Victor A. Arredondo Alvarez,, former Minister of Education at the State of Veracruz, Mexico (2004-2010), and former President of the Corporate Villa Aprendizaje (Learning Village), is now an educational consultant.

He holds a bachelor’s and a master's degree in psychology and a Ph.D. in educational psychology from Universidad Veracruzana, Western Michigan University and West Virginia University, respectively. He has served as president of Universidad Veracruzana (1997-2004), general director for Higher Education at the Federal Ministry of Public Education (SEP, 1992-1997) and academic chairman at Mexico’s National Association of Universities and Institutes of Higher Education (ANUIES, 1980-1984).

He was Mexico’s founding member of the Trilateral Steering Committee for Higher Education Cooperation among universities of Canada, USA and Mexico (Wingspread Statement, Sept. 1992: https://link.springer.com/content/pdf/bbm%3A978-94-007-0987-4%2F1.pdf); President of the Inter-American Organization for Higher Education (2003-2005), the most influential university collaboration agency in the American continent; and recipient of academic distinctions from universities of the Americas and Europe.

He developed the “Vasconcelos Program” (virtual mobile classrooms and facilitators supporting rural communities self-sustained development), for which he received the Bill and Melinda Gates Foundation “Access to Learning Award” in 2008; and the “Clavijero Consortium" (in 2005) an on-line public institution exclusively dedicated to offer distance education for conventional and non-conventional students.

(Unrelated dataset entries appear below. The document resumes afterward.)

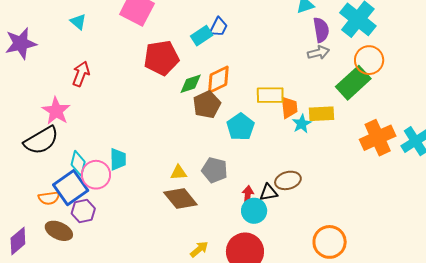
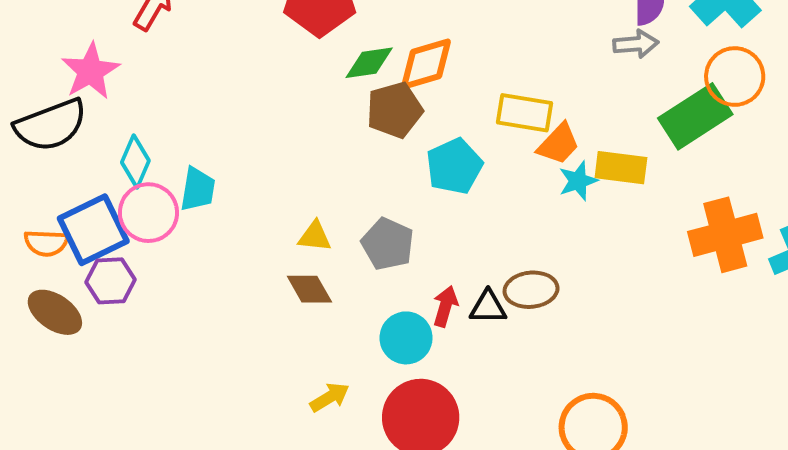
orange trapezoid: (289, 107) -> (558, 144), turned 40
cyan diamond: (78, 163) -> (135, 162), moved
brown diamond: (180, 199) -> (309, 289), size x0.7
cyan circle: (254, 211) -> (406, 338), moved

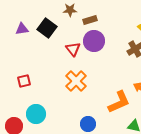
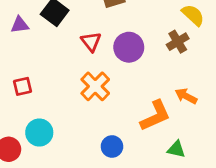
purple triangle: (22, 29) -> (20, 25), moved
purple circle: (94, 41) -> (129, 47), moved

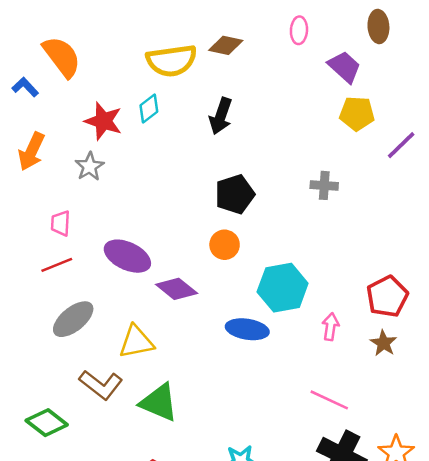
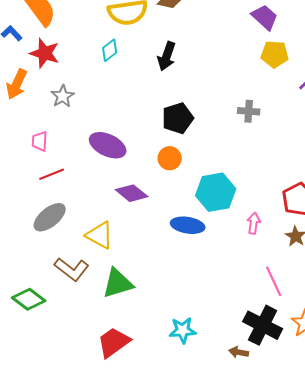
red star: (103, 121) -> (45, 53), moved
purple ellipse: (127, 256) -> (108, 145), moved
red line: (57, 265) -> (52, 174), moved
yellow triangle: (136, 342) -> (100, 235), turned 40
pink line: (329, 400) -> (274, 281), moved, turned 40
green triangle: (159, 402) -> (118, 283), turned -40

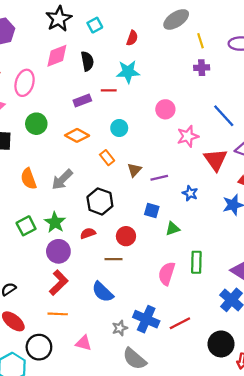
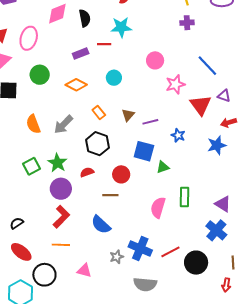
orange rectangle: (107, 158) -> (99, 113), moved
blue square: (152, 210) -> (144, 151), size x1.5
black circle: (221, 344) -> (196, 263), moved
gray semicircle: (134, 359) -> (145, 284), moved, turned -35

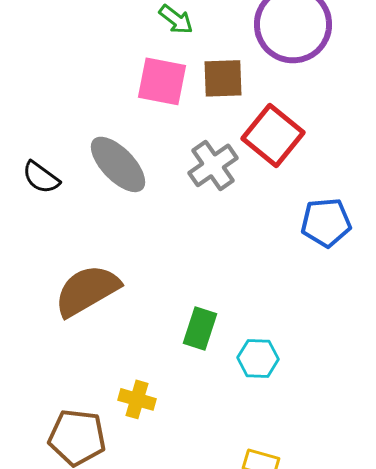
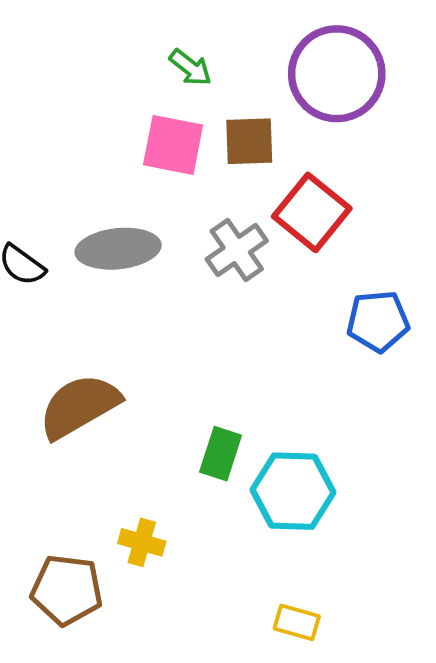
gray ellipse: (118, 164) -> (118, 249), turned -52
cyan hexagon: (258, 358) -> (293, 491), size x1.6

This Consortium used to offer the highest percentage of online training courses for primary and secondary teachers in Mexico accredited by the official National Catalog for Training Teachers.

Applying ICT throughout the state educational system gained him the 2008 Max Shein award from the Mexican Union of Entrepreneurs engaged in Educational Technology (UNETE, https://www.unete.org/). In 2010, Veracruz educational system, under his leadership, obtained some of the highest increases in Mexico on its average student scores, both in national (ENLACE) and international (PISA) examinations. He is now committed to transferring high impact educational technologies and solutions, through strategic partnerships along Mexico and Latin America.